“Porque de tal manera amó Dios al mundo, que ha dado a su Hijo unigénito, para que todo aquel que en él cree, no se pierda, mas tenga vida eterna”
(Juan 3:16-17)
Hace más de cuarenta años aconteció la última misión de alunizaje de la NASA. A bordo de la aeronave espacial Apolo XVII viajaban el comandante Eugene Cernan, el piloto del módulo de mando Ronald E. Evans y el piloto del módulo lunar y geólogo Harrison H. Schmitt. La estancia de unas 74 horas sobre el satélite pasó según lo previsto. Se recogieron muestras de rocas, se midió la temperatura, se colocaron instrumentos científicos para monitorizar desde la tierra la atmósfera lunar y sólo quedaba volver a casa. La misión se había completado. Según el protocolo de la NASA, el comandante de la misión sería el primero en bajar y el último en subir. Así pues, cuando Eugene Cernan pisó por última vez la superficie lunar, escribió junto a esa última pisada las siguientes letras, "T D C". Como en la atmósfera lunar no hay viento ni lluvia, la huella estará allí para siempre y también las letras, las letras iniciales de un nombre, "Teresa Dawn Cernan", la hija del astronauta.

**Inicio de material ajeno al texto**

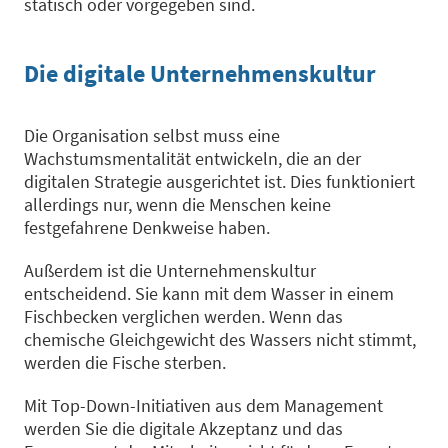
statisch oder vorgegeben sind.
Die digitale Unternehmenskultur
Die Organisation selbst muss eine
Wachstumsmentalität entwickeln, die an der
digitalen Strategie ausgerichtet ist. Dies funktioniert
allerdings nur, wenn die Menschen keine
festgefahrene Denkweise haben.
Außerdem ist die Unternehmenskultur
entscheidend. Sie kann mit dem Wasser in einem
Fischbecken verglichen werden. Wenn das
chemische Gleichgewicht des Wassers nicht stimmt,
werden die Fische sterben.
Mit Top-Down-Initiativen aus dem Management
werden Sie die digitale Akzeptanz und das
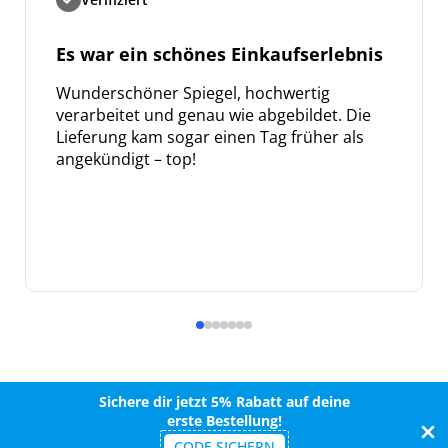
Es war ein schönes Einkaufserlebnis
Wunderschöner Spiegel, hochwertig
verarbeitet und genau wie abgebildet. Die
Lieferung kam sogar einen Tag früher als
angekündigt – top!
Sichere dir jetzt 5% Rabatt auf deine
erste Bestellung!
CODE SICHERN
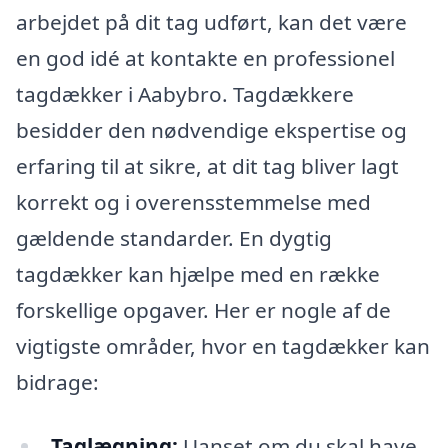
arbejdet på dit tag udført, kan det være
en god idé at kontakte en professionel
tagdækker i Aabybro. Tagdækkere
besidder den nødvendige ekspertise og
erfaring til at sikre, at dit tag bliver lagt
korrekt og i overensstemmelse med
gældende standarder. En dygtig
tagdækker kan hjælpe med en række
forskellige opgaver. Her er nogle af de
vigtigste områder, hvor en tagdækker kan
bidrage:
Taglægning:
Uanset om du skal have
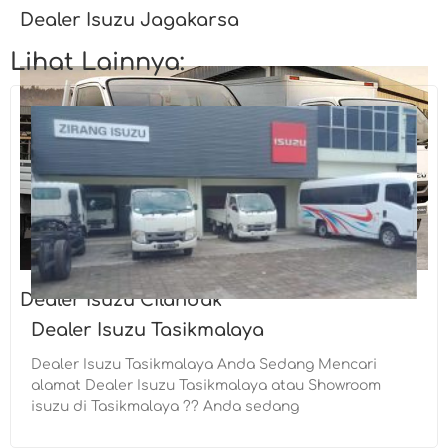
Dealer Isuzu Jagakarsa
Lihat Lainnya:
Dealer Isuzu Cilandak
Dealer Isuzu Tasikmalaya
Dealer Isuzu Tasikmalaya Anda Sedang Mencari
alamat Dealer Isuzu Tasikmalaya atau Showroom
isuzu di Tasikmalaya ?? Anda sedang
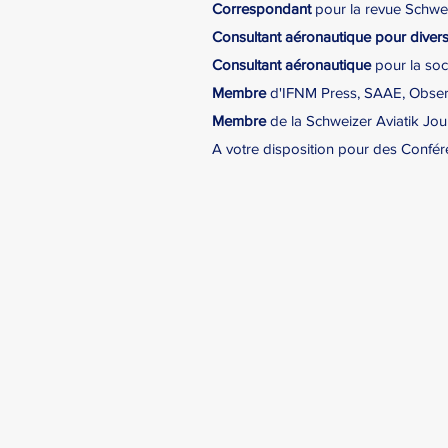
Correspondant
pour la revue Schwei
Consultant aéronautique pour
diver
Consultant aéronautique
pour la soc
Membre
d'IFNM Press, SAAE, Observa
Membre
de la Schweizer Aviatik Jour
A votre disposition pour des Confér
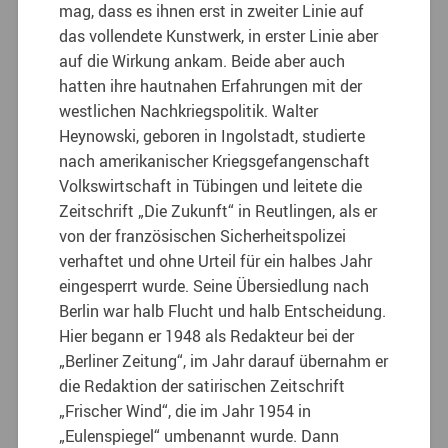
mag, dass es ihnen erst in zweiter Linie auf
das vollendete Kunstwerk, in erster Linie aber
auf die Wirkung ankam. Beide aber auch
hatten ihre hautnahen Erfahrungen mit der
westlichen Nachkriegspolitik. Walter
Heynowski, geboren in Ingolstadt, studierte
nach amerikanischer Kriegsgefangenschaft
Volkswirtschaft in Tübingen und leitete die
Zeitschrift „Die Zukunft“ in Reutlingen, als er
von der französischen Sicherheitspolizei
verhaftet und ohne Urteil für ein halbes Jahr
eingesperrt wurde. Seine Übersiedlung nach
Berlin war halb Flucht und halb Entscheidung.
Hier begann er 1948 als Redakteur bei der
„Berliner Zeitung“, im Jahr darauf übernahm er
die Redaktion der satirischen Zeitschrift
„Frischer Wind“, die im Jahr 1954 in
„Eulenspiegel“ umbenannt wurde. Dann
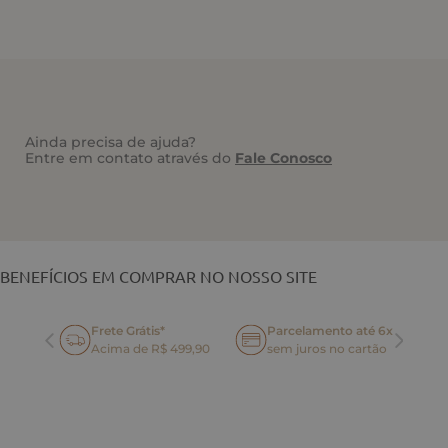
Ainda precisa de ajuda?
Entre em contato através do
Fale Conosco
VOCÊ TAMBÉM PODE GOSTAR
BENEFÍCIOS EM COMPRAR NO NOSSO SITE
Frete Grátis*
Parcelamento até 6x
oca
Acima de R$ 499,90
sem juros no cartão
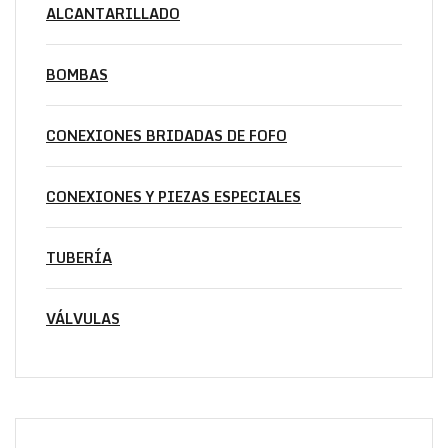
ALCANTARILLADO
BOMBAS
CONEXIONES BRIDADAS DE FOFO
CONEXIONES Y PIEZAS ESPECIALES
TUBERÍA
VÁLVULAS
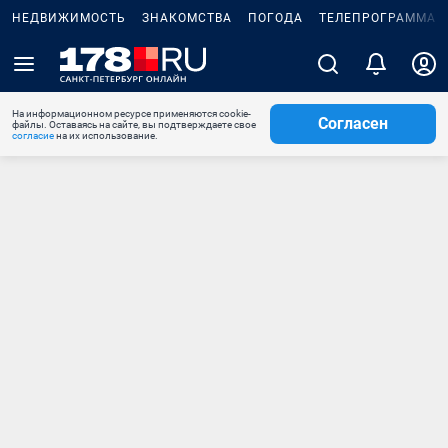
НЕДВИЖИМОСТЬ
ЗНАКОМСТВА
ПОГОДА
ТЕЛЕПРОГРАММА
На информационном ресурсе применяются cookie-
Согласен
файлы. Оставаясь на сайте, вы подтверждаете свое
согласие
на их использование.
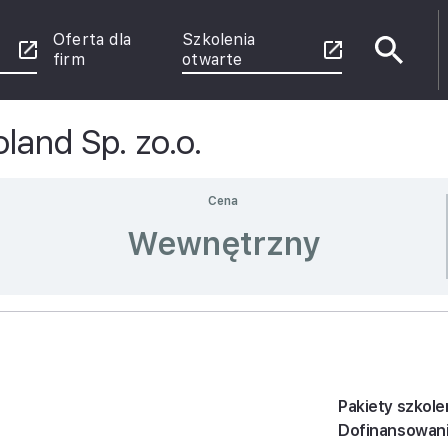
Oferta dla
Szkolenia
firm
otwarte
land Sp. zo.o.
e
Cena
Wewnętrzny
enie
 Power
rznych
u
ce
Pakiety szkole
Dofinansowan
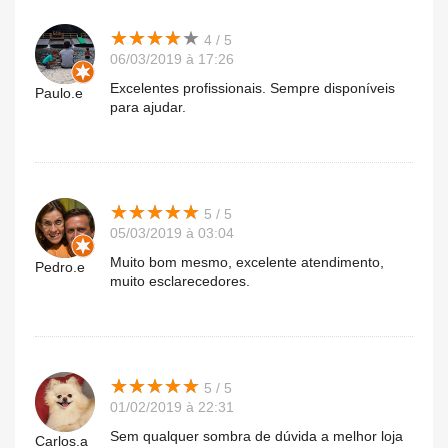
★
★
★
★
★
★
★
★
★
★
4 / 5
06/03/2019 à 17:26
Excelentes profissionais. Sempre disponíveis
Paulo.e
para ajudar.
★
★
★
★
★
★
★
★
★
★
5 / 5
05/03/2019 à 03:04
Muito bom mesmo, excelente atendimento,
Pedro.e
muito esclarecedores.
★
★
★
★
★
★
★
★
★
★
5 / 5
01/02/2019 à 22:31
Sem qualquer sombra de dúvida a melhor loja
Carlos.a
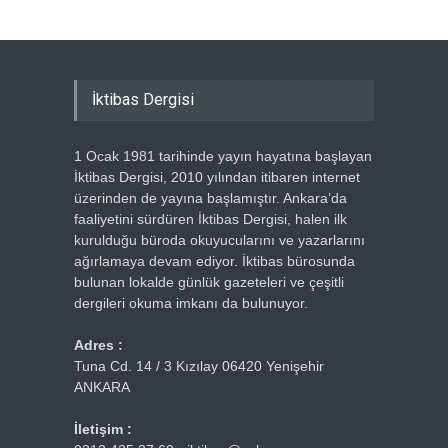
İktibas Dergisi
1 Ocak 1981 tarihinde yayın hayatına başlayan
İktibas Dergisi, 2010 yılından itibaren internet
üzerinden de yayına başlamıştır. Ankara’da
faaliyetini sürdüren İktibas Dergisi, halen ilk
kurulduğu büroda okuyucularını ve yazarlarını
ağırlamaya devam ediyor. İktibas bürosunda
bulunan lokalde günlük gazeteleri ve çeşitli
dergileri okuma imkanı da bulunuyor.
Adres :
Tuna Cd. 14 / 3 Kızılay 06420 Yenişehir
ANKARA
İletişim :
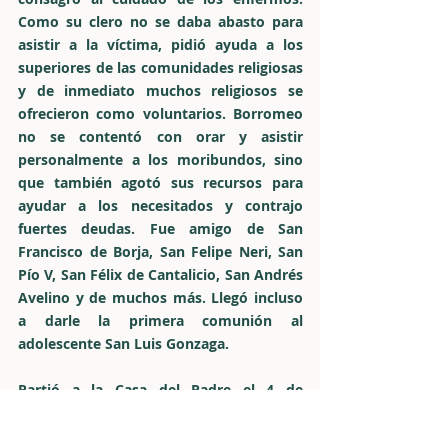
Como su clero no se daba abasto para
asistir a la víctima, pidió ayuda a los
superiores de las comunidades religiosas
y de inmediato muchos religiosos se
ofrecieron como voluntarios. Borromeo
no se contentó con orar y asistir
personalmente a los moribundos, sino
que también agotó sus recursos para
ayudar a los necesitados y contrajo
fuertes deudas. Fue amigo de San
Francisco de Borja, San Felipe Neri, San
Pío V, San Félix de Cantalicio, San Andrés
Avelino y de muchos más. Llegó incluso
a darle la primera comunión al
adolescente San Luis Gonzaga.
Partió a la Casa del Padre el 4 de
Noviembre de 1584, siendo pobre y
diciendo:
"Ya voy, Señor, ya voy".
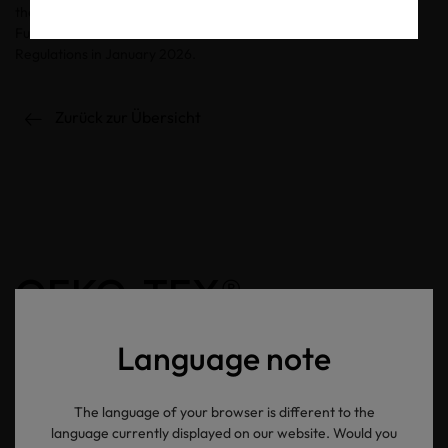
the French regulation when updating our standards in 2026.
Further details will be communicated in the OEKO-TEX® New
Regulations in January 2026.
Zurück zur Übersicht
OEKO-TEX®
Newsletter
Language note
The language of your browser is different to the
Ihre E-Mail Adresse
language currently displayed on our website. Would you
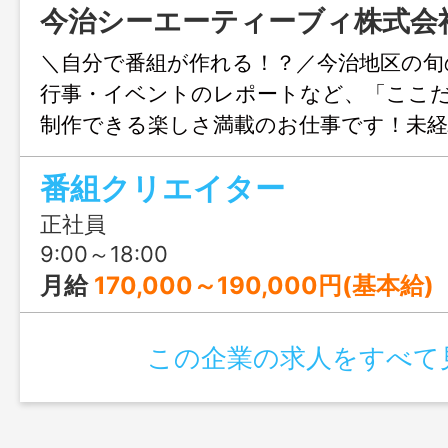
今治シーエーティーブィ株式会
＼自分で番組が作れる！？／今治地区の旬
行事・イベントのレポートなど、「ここ
制作できる楽しさ満載のお仕事です！未経
りなので、好奇心だけでの応募もOK◎ 
番組クリエイター
スタートできるので、新しい世界を広げ
めです。
正社員
9:00～18:00
月給
170,000～190,000円(基本給)
この企業の求人をすべて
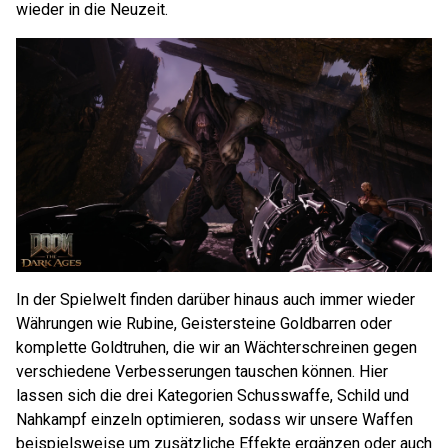
wieder in die Neuzeit.
In der Spielwelt finden darüber hinaus auch immer wieder
Währungen wie Rubine, Geistersteine Goldbarren oder
komplette Goldtruhen, die wir an Wächterschreinen gegen
verschiedene Verbesserungen tauschen können. Hier
lassen sich die drei Kategorien Schusswaffe, Schild und
Nahkampf einzeln optimieren, sodass wir unsere Waffen
beispielsweise um zusätzliche Effekte ergänzen oder auch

Me gusta esta historia, también me gusta otra historia, muy parecida en algunos aspectos. Sucedió hace más de dos mil años. Desde el infinito cielo Jesucristo Dios vino y visitó la Tierra, caminó por ella, juntó seguidores a los que llamó discípulos, dejó su mensaje en corazones hambrientos de la verdad, murió, resucitó, y se fue, volvió de regreso al cielo. La historia en sí misma es extraordinaria, pero nada tan alucinante como el final, como la última huella, aquella donde todo sería consumado. No quedaron unas siglas con caligrafía a fuego, pero Dios Padre hizo mucho más que eso, entregó a su Hijo, y ese hecho no se puede borrar. Jesucristo Dios dejó su trazo estampado en sangre para que el mundo recuerde que estuvo aquí, que se interesa por nosotros.